EXERCISE BRIEF:
In the material below, the line holding "链接进入，校园网IP段内免登录。" and every line after it should be reproduced exactly, please, with pictures omitted.

RECORD EXTRACTS:
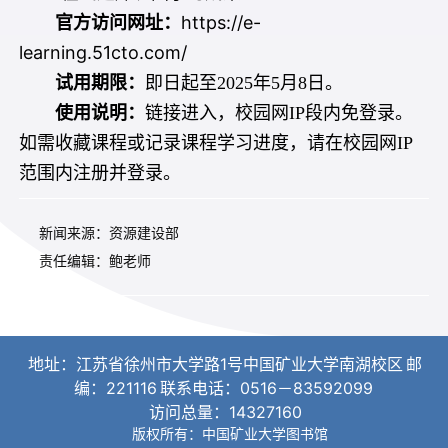
https://e-
官方访问网址：
learning.51cto.com/
试用期限：
即日起至2025年5月8日。
使用说明：
链接进入，校园网IP段内免登录。
如需收藏课程或记录课程学习进度，请在校园网IP
范围内注册并登录。
新闻来源：资源建设部
责任编辑：鲍老师
地址：江苏省徐州市大学路1号中国矿业大学南湖校区
邮
编：221116
联系电话：0516－83592099
访问总量：
14327160
版权所有：中国矿业大学图书馆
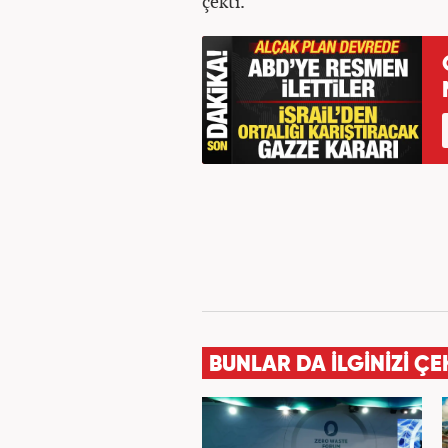
çekti.
BUNLAR DA İLGİNİZİ ÇE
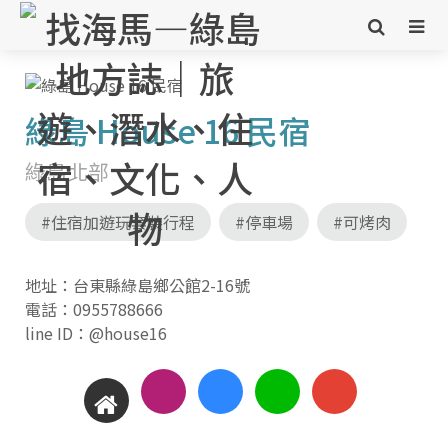
綠島 House 16 民宿
綠島北部
#住宿加遊玩套裝行程
#停車場
#可烤肉
地址：台東縣綠島鄉公館2-16號
電話：
0955788666
line ID：@house16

OUTPUT FOR THIS EXERCISE:
链接进入，校园网IP段内免登录。
如需收藏课程或记录课程学习进度，请在校园网IP
范围内注册并登录。
新闻来源：资源建设部
责任编辑：鲍老师
地址：江苏省徐州市大学路1号中国矿业大学南湖校区
邮
编：221116
联系电话：0516－83592099
访问总量：
14327160
版权所有：中国矿业大学图书馆
çekti.
BUNLAR DA İLGİNİZİ ÇE
綠島 House 16 民宿
綠島北部
#住宿加遊玩套裝行程
#停車場
#可烤肉
地址：台東縣綠島鄉公館2-16號
電話：
0955788666
line ID：@house16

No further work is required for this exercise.